Herbed Cream Cheese
I love that herbed cream cheese blend marketed by Rondole and others. I came up with this recipe to mimic it.
Soften for 20 sec. in microwave:
8 oz cream cheese.
Add and mix together:
1 TB garlic minced
1 tea. Worcestershire sauce
1/4 cup fresh herbs like basil, rosemary or thyme (or 1 TB dried Herbs de Provence or Italian blend)
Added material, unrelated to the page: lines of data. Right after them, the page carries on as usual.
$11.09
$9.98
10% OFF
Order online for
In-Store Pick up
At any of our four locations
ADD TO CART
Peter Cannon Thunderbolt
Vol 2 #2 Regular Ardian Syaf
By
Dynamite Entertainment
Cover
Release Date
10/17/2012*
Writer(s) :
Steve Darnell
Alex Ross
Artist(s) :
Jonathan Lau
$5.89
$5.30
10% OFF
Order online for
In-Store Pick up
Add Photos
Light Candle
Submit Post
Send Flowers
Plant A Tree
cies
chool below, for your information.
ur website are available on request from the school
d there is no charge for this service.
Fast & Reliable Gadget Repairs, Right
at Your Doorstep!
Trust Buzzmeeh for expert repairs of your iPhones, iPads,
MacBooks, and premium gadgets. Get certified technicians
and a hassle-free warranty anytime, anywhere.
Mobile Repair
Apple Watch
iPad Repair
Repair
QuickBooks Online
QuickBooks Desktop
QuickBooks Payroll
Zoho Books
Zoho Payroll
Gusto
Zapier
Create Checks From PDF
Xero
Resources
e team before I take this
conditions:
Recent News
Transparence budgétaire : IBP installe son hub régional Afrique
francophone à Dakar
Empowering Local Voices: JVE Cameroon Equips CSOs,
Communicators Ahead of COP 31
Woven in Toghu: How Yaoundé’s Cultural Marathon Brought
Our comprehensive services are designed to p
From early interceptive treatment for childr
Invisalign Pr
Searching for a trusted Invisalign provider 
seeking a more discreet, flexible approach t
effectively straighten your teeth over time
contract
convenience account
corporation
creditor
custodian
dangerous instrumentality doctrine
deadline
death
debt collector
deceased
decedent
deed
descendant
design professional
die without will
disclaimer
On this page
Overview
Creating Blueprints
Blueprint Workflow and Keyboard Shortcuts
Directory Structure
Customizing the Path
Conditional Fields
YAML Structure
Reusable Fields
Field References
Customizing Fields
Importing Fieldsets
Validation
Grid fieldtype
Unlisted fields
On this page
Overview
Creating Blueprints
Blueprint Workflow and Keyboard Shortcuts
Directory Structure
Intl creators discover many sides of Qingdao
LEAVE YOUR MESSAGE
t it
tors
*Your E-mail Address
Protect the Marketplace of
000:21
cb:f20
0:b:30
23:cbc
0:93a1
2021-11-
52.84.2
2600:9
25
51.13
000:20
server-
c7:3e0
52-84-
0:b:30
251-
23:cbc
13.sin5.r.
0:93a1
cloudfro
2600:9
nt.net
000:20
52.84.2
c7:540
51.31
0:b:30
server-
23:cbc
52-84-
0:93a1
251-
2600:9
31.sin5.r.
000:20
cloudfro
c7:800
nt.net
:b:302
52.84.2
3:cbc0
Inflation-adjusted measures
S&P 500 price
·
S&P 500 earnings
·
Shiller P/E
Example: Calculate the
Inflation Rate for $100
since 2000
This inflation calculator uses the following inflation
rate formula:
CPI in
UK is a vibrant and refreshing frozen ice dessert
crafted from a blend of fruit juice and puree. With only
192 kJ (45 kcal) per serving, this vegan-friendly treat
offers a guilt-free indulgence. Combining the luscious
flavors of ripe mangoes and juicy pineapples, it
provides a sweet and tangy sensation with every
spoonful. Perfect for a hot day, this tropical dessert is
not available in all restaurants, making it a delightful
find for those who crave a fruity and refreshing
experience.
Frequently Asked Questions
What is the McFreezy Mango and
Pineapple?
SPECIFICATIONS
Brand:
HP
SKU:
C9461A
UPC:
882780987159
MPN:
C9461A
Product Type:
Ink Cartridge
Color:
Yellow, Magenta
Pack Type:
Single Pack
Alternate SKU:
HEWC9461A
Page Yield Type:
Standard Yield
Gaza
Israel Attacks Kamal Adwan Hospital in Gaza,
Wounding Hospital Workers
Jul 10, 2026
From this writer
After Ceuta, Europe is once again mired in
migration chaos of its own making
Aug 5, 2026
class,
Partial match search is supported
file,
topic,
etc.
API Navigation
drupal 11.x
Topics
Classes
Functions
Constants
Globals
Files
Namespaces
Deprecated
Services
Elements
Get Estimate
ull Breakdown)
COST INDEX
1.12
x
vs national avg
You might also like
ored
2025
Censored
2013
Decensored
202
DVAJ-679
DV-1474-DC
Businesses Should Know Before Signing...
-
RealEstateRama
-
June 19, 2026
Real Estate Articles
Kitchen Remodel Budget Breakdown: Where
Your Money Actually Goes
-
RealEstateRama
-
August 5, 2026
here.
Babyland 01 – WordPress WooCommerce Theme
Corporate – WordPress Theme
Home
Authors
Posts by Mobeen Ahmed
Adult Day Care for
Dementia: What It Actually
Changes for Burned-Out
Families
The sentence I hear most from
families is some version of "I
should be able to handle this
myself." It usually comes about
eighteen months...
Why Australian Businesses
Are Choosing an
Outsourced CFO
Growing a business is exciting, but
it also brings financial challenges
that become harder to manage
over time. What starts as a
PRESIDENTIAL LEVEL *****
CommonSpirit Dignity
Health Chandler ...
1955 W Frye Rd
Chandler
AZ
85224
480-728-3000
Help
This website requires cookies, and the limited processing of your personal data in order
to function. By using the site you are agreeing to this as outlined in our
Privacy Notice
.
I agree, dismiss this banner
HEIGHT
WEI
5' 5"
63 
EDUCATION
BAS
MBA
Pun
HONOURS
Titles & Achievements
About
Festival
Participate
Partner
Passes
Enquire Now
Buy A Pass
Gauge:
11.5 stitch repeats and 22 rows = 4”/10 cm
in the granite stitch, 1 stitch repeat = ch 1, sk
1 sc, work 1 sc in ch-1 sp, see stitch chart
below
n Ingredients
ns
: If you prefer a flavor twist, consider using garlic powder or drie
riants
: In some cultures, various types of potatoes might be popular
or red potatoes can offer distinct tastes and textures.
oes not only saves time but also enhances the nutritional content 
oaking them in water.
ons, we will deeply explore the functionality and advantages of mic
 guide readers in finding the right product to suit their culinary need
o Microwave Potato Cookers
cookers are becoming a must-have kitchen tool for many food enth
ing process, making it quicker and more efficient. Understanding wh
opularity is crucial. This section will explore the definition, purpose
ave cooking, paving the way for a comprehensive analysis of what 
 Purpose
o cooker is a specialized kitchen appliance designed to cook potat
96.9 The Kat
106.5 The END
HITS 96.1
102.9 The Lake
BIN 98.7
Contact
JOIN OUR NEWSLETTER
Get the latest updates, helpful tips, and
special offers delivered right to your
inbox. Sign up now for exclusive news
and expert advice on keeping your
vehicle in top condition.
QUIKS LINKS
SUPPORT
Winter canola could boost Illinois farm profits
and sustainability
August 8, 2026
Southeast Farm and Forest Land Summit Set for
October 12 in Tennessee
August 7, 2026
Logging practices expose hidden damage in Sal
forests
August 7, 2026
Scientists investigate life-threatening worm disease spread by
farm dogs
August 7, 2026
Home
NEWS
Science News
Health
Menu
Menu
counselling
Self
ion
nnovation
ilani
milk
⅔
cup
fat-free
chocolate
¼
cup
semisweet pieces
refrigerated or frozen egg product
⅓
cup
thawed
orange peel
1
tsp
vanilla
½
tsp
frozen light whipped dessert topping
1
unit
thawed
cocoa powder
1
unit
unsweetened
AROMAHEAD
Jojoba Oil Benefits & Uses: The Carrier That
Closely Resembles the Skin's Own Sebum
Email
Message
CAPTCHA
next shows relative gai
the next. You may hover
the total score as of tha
Mix together and chill. Serve with crackers or use to make Herb Chicken in Pastry Below:
Herbed Chicken in Pastry
4 boneless, chicken breast halves cooked
1 Sheet frozen puff pastry
1 egg
1 TB water
1/2 recipe Herbed cream cheese above or Rondole
Thaw pastry sheets 30 min. Unfold and cut into 4 squares. Spread about 2 TB of the Herbed cheese in the center of each square. Top cheese with a cooked chicken breast. Mix egg and water. Brush the squares with it. Fold the corners of the pasty over one another and press to seal edges. Place seam-side down on baking sheet. Brush with egg mixture. Bake at 400 degrees for 25 minutes.
Note: You can wrap and refrigerate these before cooking, or even freeze them for up to a couple of months. You can also make this recipe with a nice tender steak like top sirloin.